_Task goal_
Should a picture appear anywhere in the data, omit it and copy everything else exactly.

_Data shown_
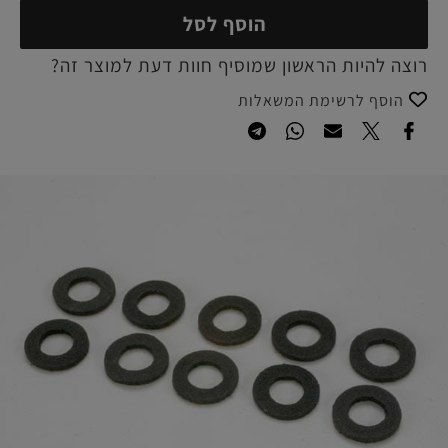
הוסף לסל
רוצה להיות הראשון שמוסיף חוות דעת למוצר זה?
הוסף לרשימת המשאלות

_Task output_
הוסף לסל
רוצה להיות הראשון שמוסיף חוות דעת למוצר זה?
הוסף לרשימת המשאלות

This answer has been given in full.